▼

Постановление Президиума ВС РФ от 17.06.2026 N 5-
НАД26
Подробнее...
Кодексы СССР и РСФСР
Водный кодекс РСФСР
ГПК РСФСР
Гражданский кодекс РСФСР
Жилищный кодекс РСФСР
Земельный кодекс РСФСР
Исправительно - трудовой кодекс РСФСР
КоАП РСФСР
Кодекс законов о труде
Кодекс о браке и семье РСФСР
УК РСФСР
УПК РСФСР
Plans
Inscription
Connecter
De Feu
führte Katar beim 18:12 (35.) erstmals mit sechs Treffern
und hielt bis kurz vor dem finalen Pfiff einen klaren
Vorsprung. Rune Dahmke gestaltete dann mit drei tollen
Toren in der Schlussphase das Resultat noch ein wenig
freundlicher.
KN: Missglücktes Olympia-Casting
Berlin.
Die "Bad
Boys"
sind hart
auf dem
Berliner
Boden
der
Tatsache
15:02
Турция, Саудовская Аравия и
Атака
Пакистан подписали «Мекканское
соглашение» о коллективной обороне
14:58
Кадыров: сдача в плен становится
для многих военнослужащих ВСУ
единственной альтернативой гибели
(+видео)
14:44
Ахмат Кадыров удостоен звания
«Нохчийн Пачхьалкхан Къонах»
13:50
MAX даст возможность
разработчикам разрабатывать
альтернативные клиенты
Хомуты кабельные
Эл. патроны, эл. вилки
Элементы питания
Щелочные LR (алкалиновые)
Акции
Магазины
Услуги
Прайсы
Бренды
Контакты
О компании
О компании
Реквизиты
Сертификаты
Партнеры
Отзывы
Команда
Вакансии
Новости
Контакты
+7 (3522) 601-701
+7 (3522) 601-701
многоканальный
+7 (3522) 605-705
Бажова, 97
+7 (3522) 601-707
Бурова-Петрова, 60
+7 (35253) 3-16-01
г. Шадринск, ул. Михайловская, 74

▲

## DIRECTIONS
Your answer should be exactly the lines of the data above, from the first through the line containing "разработчикам разрабатывать".

## SOLUTION FOR THIS TASK
Постановление Президиума ВС РФ от 17.06.2026 N 5-
НАД26
Подробнее...
Кодексы СССР и РСФСР
Водный кодекс РСФСР
ГПК РСФСР
Гражданский кодекс РСФСР
Жилищный кодекс РСФСР
Земельный кодекс РСФСР
Исправительно - трудовой кодекс РСФСР
КоАП РСФСР
Кодекс законов о труде
Кодекс о браке и семье РСФСР
УК РСФСР
УПК РСФСР
Plans
Inscription
Connecter
De Feu
führte Katar beim 18:12 (35.) erstmals mit sechs Treffern
und hielt bis kurz vor dem finalen Pfiff einen klaren
Vorsprung. Rune Dahmke gestaltete dann mit drei tollen
Toren in der Schlussphase das Resultat noch ein wenig
freundlicher.
KN: Missglücktes Olympia-Casting
Berlin.
Die "Bad
Boys"
sind hart
auf dem
Berliner
Boden
der
Tatsache
15:02
Турция, Саудовская Аравия и
Атака
Пакистан подписали «Мекканское
соглашение» о коллективной обороне
14:58
Кадыров: сдача в плен становится
для многих военнослужащих ВСУ
единственной альтернативой гибели
(+видео)
14:44
Ахмат Кадыров удостоен звания
«Нохчийн Пачхьалкхан Къонах»
13:50
MAX даст возможность
разработчикам разрабатывать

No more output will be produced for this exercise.